〝三度目の正直〟なるか。大相撲九州場所12日目(24日、福岡国際センター)、幕内高安(32=田子ノ浦)が幕内竜電(32=高田川)を引き落として2敗(10勝)を死守。取組後は「とてもテンポよく、厳しく攻めることができた」と納得の表情だった。
今年は賜杯を目前で逃す場所が続いた。3月の春場所は優勝決定戦で関脇若隆景に敗れてV逸。9月の秋場所も優勝次点に終わった。ショックの大きさは計り知れないが、人前では悔しさを見せるどころか力強い決意を述べていたという。
先場所後、約3年ぶりに開かれた部屋の千秋楽祝賀会に出席した高安土浦後援会の関係者は「(高安本人が)『次はもっと頑張ります。もっと研究します』と話していた。その姿は、決して後ろ向きではなかった」と明かす。

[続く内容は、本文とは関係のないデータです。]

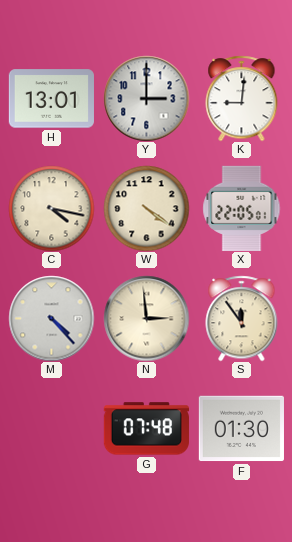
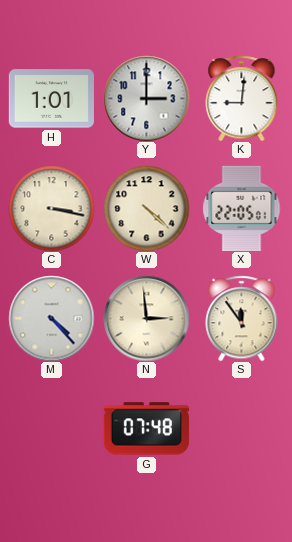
H: 13:01 -> 1:01
C: 4:17 -> 3:17
W: 4:21 -> 4:22
F: 01:30 -> none
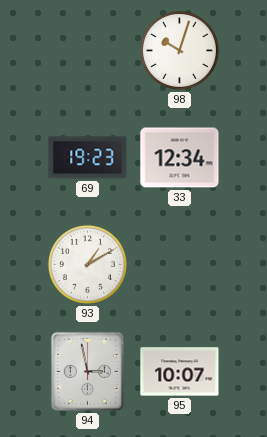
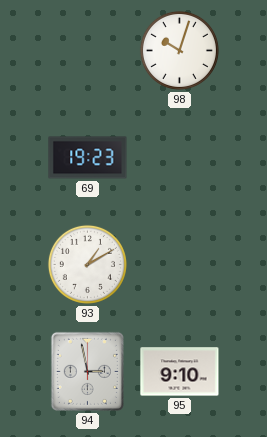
33: 12:34 -> none
95: 10:07 -> 9:10
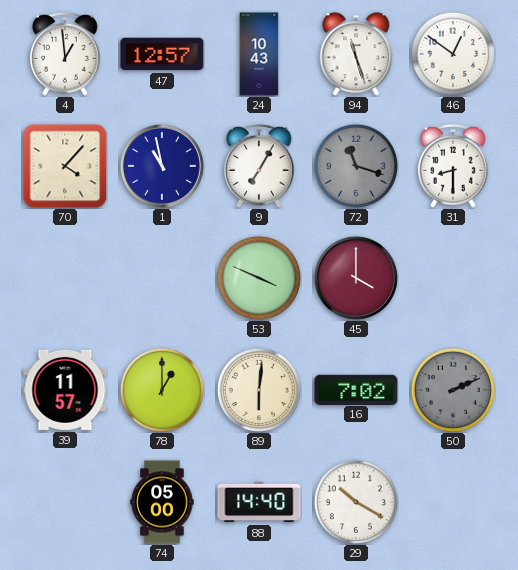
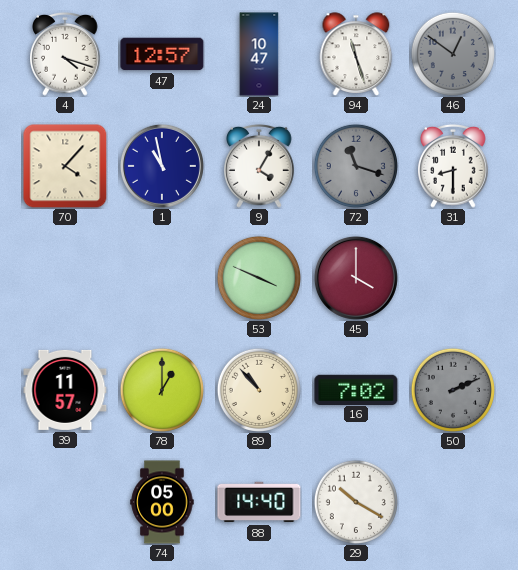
4: 12:59 -> 4:18
24: 10:43 -> 10:47
46 dial: white -> grey
9: 7:05 -> 4:05
89: 6:01 -> 10:53
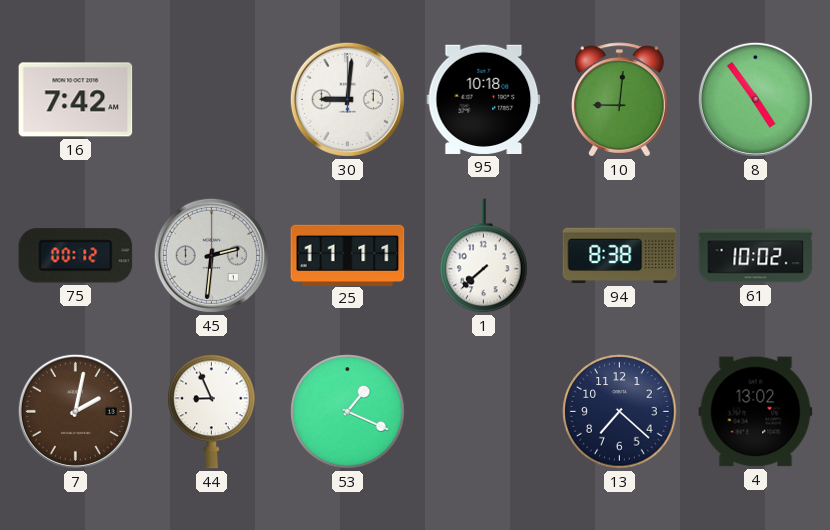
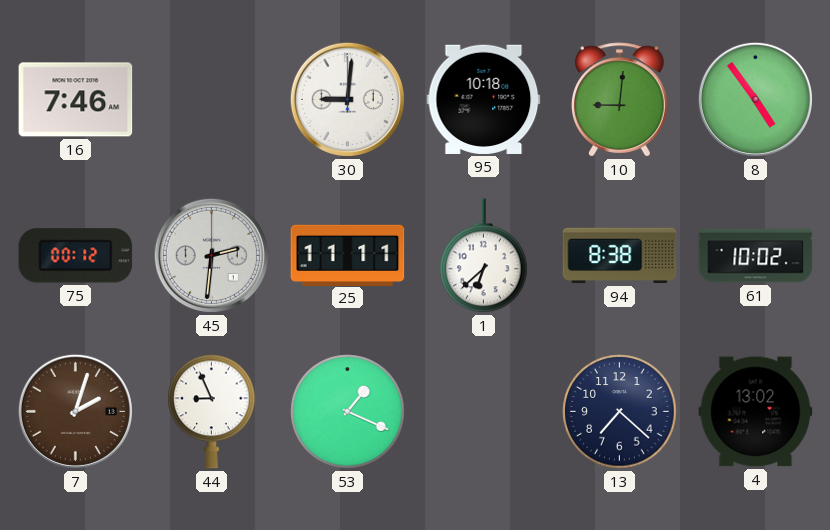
16: 7:42 -> 7:46
1: 7:38 -> 6:38
7: 2:02 -> 2:03
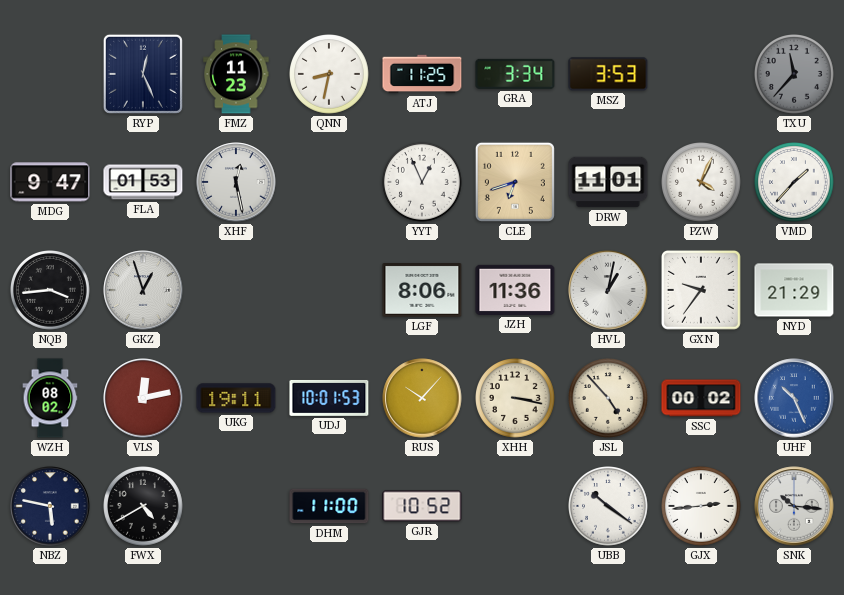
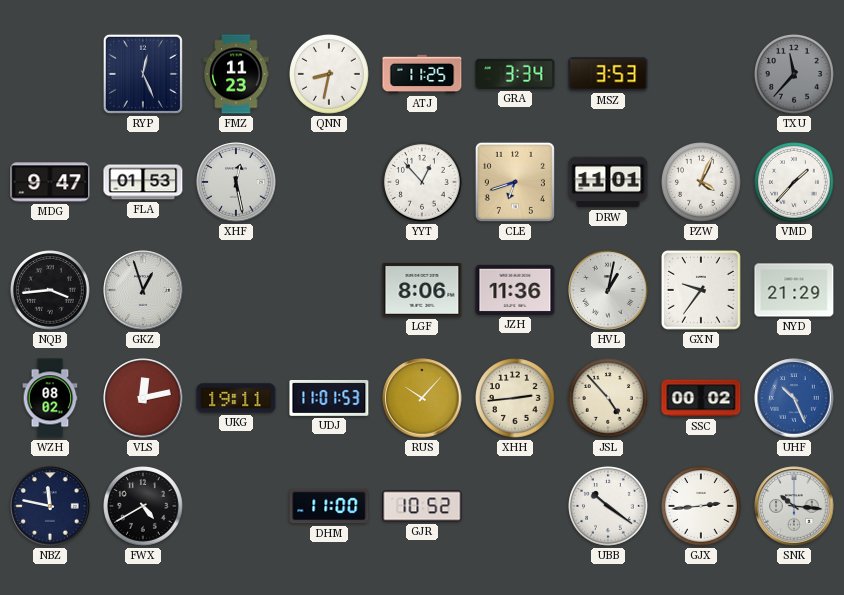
YYT: 12:56 -> 12:53
UDJ: 10:01 -> 11:01
XHH: 3:17 -> 2:44
NBZ: 5:47 -> 11:47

場所前は右足親指を痛めた影響で秋巡業最終日を休場。今場所も土俵外では足取りが慎重になる場面が見受けられ、万全ではない可能性が高い。それでも気迫のこもった内容が目立ち、同関係者は「これまで待って受ける印象があったけど、自分から前に出ている感じが強い。本人の中で〝今場所こそ〟という思いがあるのだろう」と指摘した。
関脇豊昇龍(立浪)、幕内王鵬(大嶽)とともに優勝争いでトップに並んだ元大関は「毎日変わらず淡々と取り組むことができている。集中してやるべきことをやるだけ」ときっぱり。一年納めの場所を最高の形で締めくくる。